• **EXERCISE REQUIREMENTS**: Gather all lines in the records below that include the word "üniversite".

══════

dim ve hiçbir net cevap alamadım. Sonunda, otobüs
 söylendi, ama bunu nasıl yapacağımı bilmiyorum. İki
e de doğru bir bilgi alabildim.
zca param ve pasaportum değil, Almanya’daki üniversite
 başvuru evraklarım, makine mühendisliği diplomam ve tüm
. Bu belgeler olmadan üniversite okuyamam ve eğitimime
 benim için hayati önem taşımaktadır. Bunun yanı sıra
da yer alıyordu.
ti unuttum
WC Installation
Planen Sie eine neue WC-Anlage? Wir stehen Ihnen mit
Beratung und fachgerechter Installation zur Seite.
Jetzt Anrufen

══════

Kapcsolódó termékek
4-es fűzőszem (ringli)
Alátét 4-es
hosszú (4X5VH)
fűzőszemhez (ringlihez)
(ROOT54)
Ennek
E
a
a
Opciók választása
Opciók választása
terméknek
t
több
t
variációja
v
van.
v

══════

• **OUTPUT FOR THIS EXERCISE**:
zca param ve pasaportum değil, Almanya’daki üniversite
. Bu belgeler olmadan üniversite okuyamam ve eğitimime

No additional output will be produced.